What to do:
Without including any pictures, give back all of the data exactly.

Dataset records:
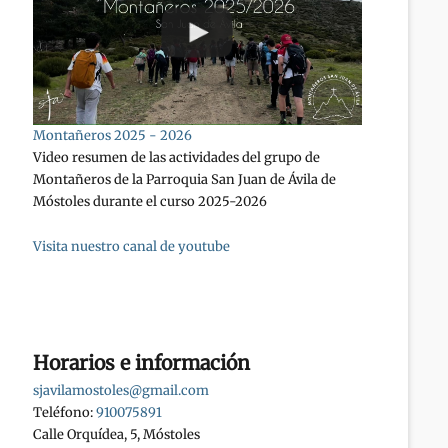
Montañeros 2025 - 2026
Video resumen de las actividades del grupo de
Montañeros de la Parroquia San Juan de Ávila de
Móstoles durante el curso 2025-2026
Visita nuestro canal de youtube
Horarios e información
sjavilamostoles@gmail.com
Teléfono:
910075891
Calle Orquídea, 5, Móstoles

Output:
Montañeros 2025 - 2026
Video resumen de las actividades del grupo de
Montañeros de la Parroquia San Juan de Ávila de
Móstoles durante el curso 2025-2026
Visita nuestro canal de youtube
Horarios e información
sjavilamostoles@gmail.com
Teléfono:
910075891
Calle Orquídea, 5, Móstoles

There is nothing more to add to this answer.